> PROBLEM DETAILS
Beneath this line are entries. Copy the range from the line with "Trenutno pauziram od faxa i imam jako" to the line with "GUIAS INTERNACIONAIS", ends included, exactly; leave pictures out.

Page images and extracted text

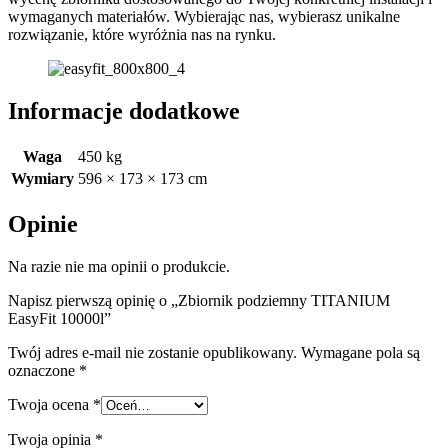
wymaganych materiałów. Wybierając nas, wybierasz unikalne
rozwiązanie, które wyróżnia nas na rynku.
Informacje dodatkowe
Waga
450 kg
Wymiary
596 × 173 × 173 cm
Opinie
Na razie nie ma opinii o produkcie.
Napisz pierwszą opinię o „Zbiornik podziemny TITANIUM
EasyFit 10000l”
Twój adres e-mail nie zostanie opublikowany.
Wymagane pola są
oznaczone
*
Twoja ocena
*
Twoja opinia
*
R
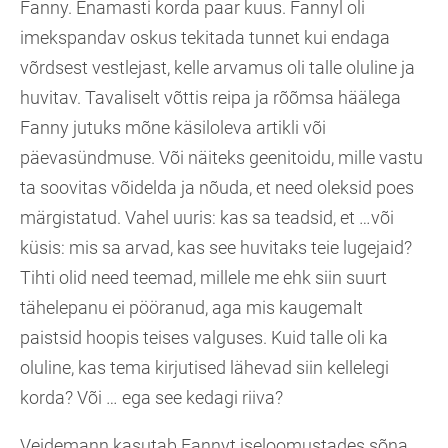
Fanny. Enamasti korda paar kuus. Fannyl oli
imekspandav oskus tekitada tunnet kui endaga
võrdsest vestlejast, kelle arvamus oli talle oluline ja
huvitav. Tavaliselt võttis reipa ja rõõmsa häälega
Fanny jutuks mõne käsiloleva artikli või
päevasündmuse. Või näiteks geenitoidu, mille vastu
ta soovitas võidelda ja nõuda, et need oleksid poes
märgistatud. Vahel uuris: kas sa teadsid, et …või
küsis: mis sa arvad, kas see huvitaks teie lugejaid?
Tihti olid need teemad, millele me ehk siin suurt
tähelepanu ei pööranud, aga mis kaugemalt
paistsid hoopis teises valguses. Kuid talle oli ka
oluline, kas tema kirjutised lähevad siin kellelegi
korda? Või … ega see kedagi riiva?
Veidemann kasutab Fannyt iseloomustades sõna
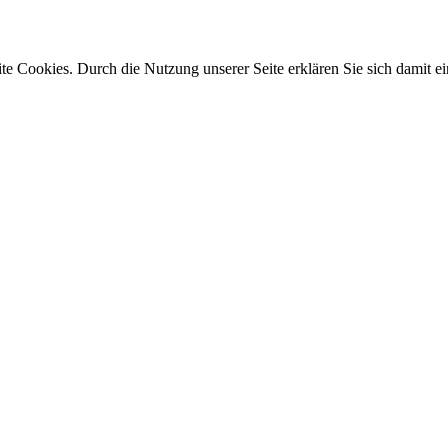
e Cookies. Durch die Nutzung unserer Seite erklären Sie sich damit ei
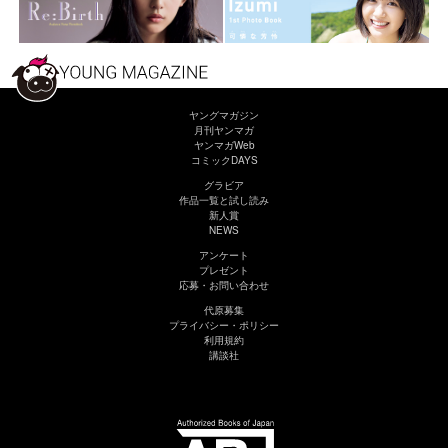
ヤングマガジン
月刊ヤンマガ
ヤンマガWeb
コミックDAYS
グラビア
作品一覧と試し読み
新人賞
NEWS
アンケート
プレゼント
応募・お問い合わせ
代原募集
プライバシー・ポリシー
利用規約
講談社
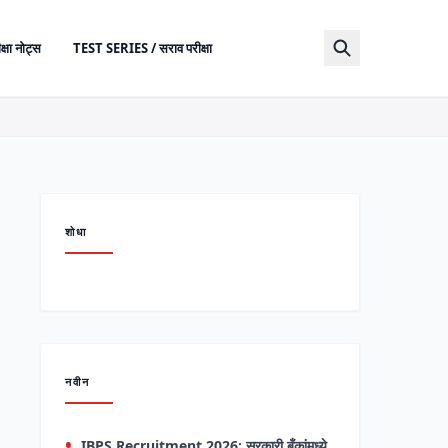
क्षा नोट्स
TEST SERIES / सराव परीक्षा
शोधा
नवीन
IBPS Recruitment 2026: सरकारी बँकांमध्ये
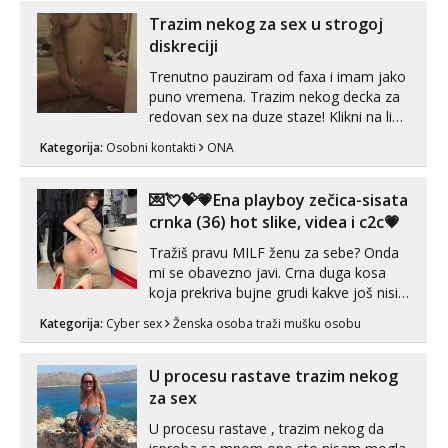
Trazim nekog za sex u strogoj
diskreciji
Trenutno pauziram od faxa i imam jako
puno vremena. Trazim nekog decka za
redovan sex na duze staze! Klikni na link
ispod i nadji me tamo, cekam te!
Kategorija:
Osobni kontakti
ONA
💌💘💝💗Ena playboy zečica-sisata
crnka (36) hot slike, videa i c2c💗
Tražiš pravu MILF ženu za sebe? Onda
mi se obavezno javi. Crna duga kosa
koja prekriva bujne grudi kakve još nisi
vidio, čista ŠESTICA! A usne? O usnama
Kategorija:
Cyber sex
Ženska osoba traži mušku osobu
bolje da ni ne pričam. Prave pune usne
koje će ti se urezati u pamćenje, jer
vjeruj mi, takve još nisi vidio. Uvijek sam
U procesu rastave trazim nekog
spremna za ONLOINE zabavu...
za sex
U procesu rastave , trazim nekog da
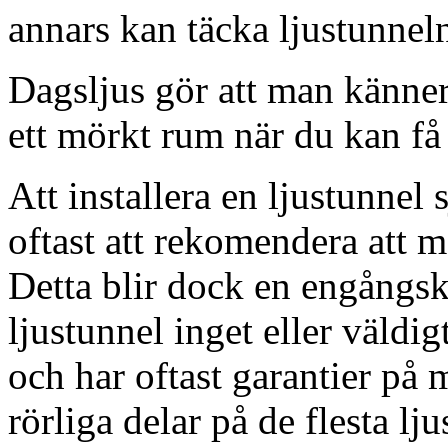
annars kan täcka ljustunnel
Dagsljus gör att man känner
ett mörkt rum när du kan få 
Att installera en ljustunnel
oftast att rekomendera att m
Detta blir dock en engångsk
ljustunnel inget eller väldig
och har oftast garantier på 
rörliga delar på de flesta lju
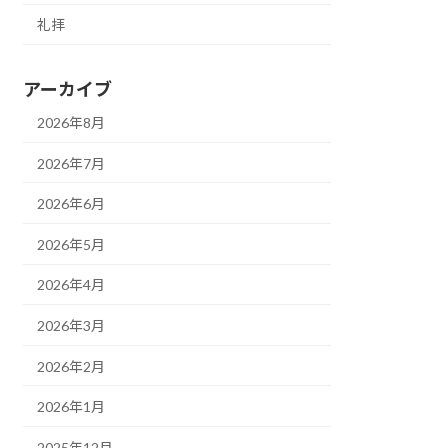
礼拝
アーカイブ
2026年8月
2026年7月
2026年6月
2026年5月
2026年4月
2026年3月
2026年2月
2026年1月
2025年12月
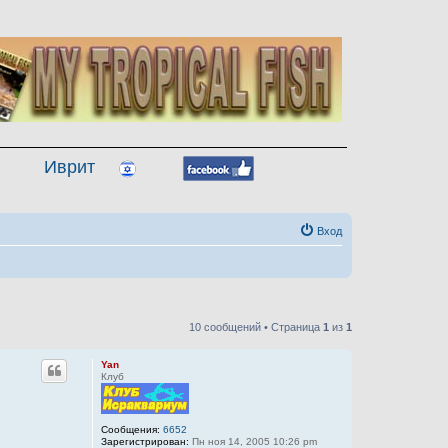
Иврит
Вход
10 сообщений • Страница
1
из
1
Yan
Клуб
Сообщения:
6652
Зарегистрирован:
Пн ноя 14, 2005 10:26 pm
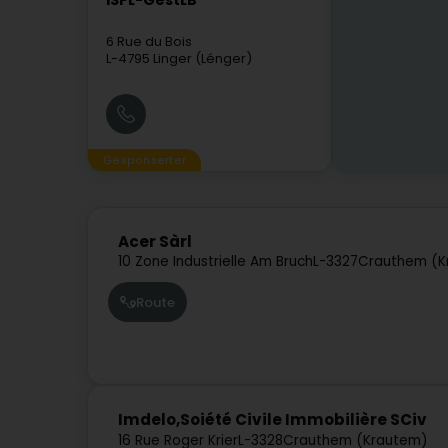
ISPL-GestLB
6 Rue du Bois
L-4795
Linger (Lénger)
Gesponserter
Acer Sàrl
10 Zone Industrielle Am Bruch
L-3327
Crauthem (K
Route
Imdelo,Soiété Civile Immobilière SCiv
16 Rue Roger Krier
L-3328
Crauthem (Krautem)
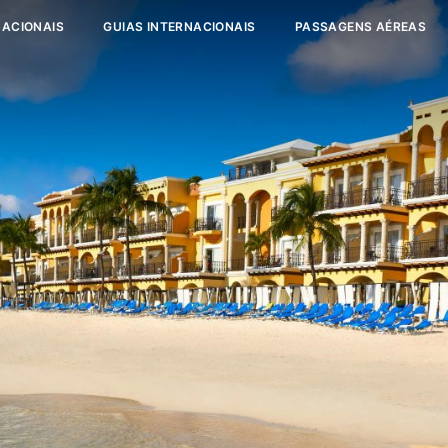
NACIONAIS
GUIAS INTERNACIONAIS
PASSAGENS AÉREAS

> EXERCISE SOLUTION
Trenutno pauziram od faxa i imam jako
puno vremena. Trazim nekog decka za
redovan sex na duze staze! Klikni na link
ispod i nadji me tamo, cekam te!
Kategorija:
Osobni kontakti
ONA
💌💘💝💗Ena playboy zečica-sisata
crnka (36) hot slike, videa i c2c💗
Tražiš pravu MILF ženu za sebe? Onda
mi se obavezno javi. Crna duga kosa
koja prekriva bujne grudi kakve još nisi
vidio, čista ŠESTICA! A usne? O usnama
Kategorija:
Cyber sex
Ženska osoba traži mušku osobu
bolje da ni ne pričam. Prave pune usne
koje će ti se urezati u pamćenje, jer
vjeruj mi, takve još nisi vidio. Uvijek sam
U procesu rastave trazim nekog
spremna za ONLOINE zabavu...
za sex
U procesu rastave , trazim nekog da
annars kan täcka ljustunnel
Dagsljus gör att man känner
ett mörkt rum när du kan få 
Att installera en ljustunnel
oftast att rekomendera att m
Detta blir dock en engångsk
ljustunnel inget eller väldig
och har oftast garantier på 
rörliga delar på de flesta lju
礼拝
アーカイブ
2026年8月
2026年7月
2026年6月
2026年5月
2026年4月
2026年3月
2026年2月
2026年1月
2025年12月
Иврит
Вход
10 сообщений • Страница
1
из
1
Yan
Клуб
Сообщения:
6652
Зарегистрирован:
Пн ноя 14, 2005 10:26 pm
ISPL-GestLB
6 Rue du Bois
L-4795
Linger (Lénger)
Gesponserter
Acer Sàrl
10 Zone Industrielle Am Bruch
L-3327
Crauthem (K
Route
Imdelo,Soiété Civile Immobilière SCiv
16 Rue Roger Krier
L-3328
Crauthem (Krautem)
NACIONAIS
GUIAS INTERNACIONAIS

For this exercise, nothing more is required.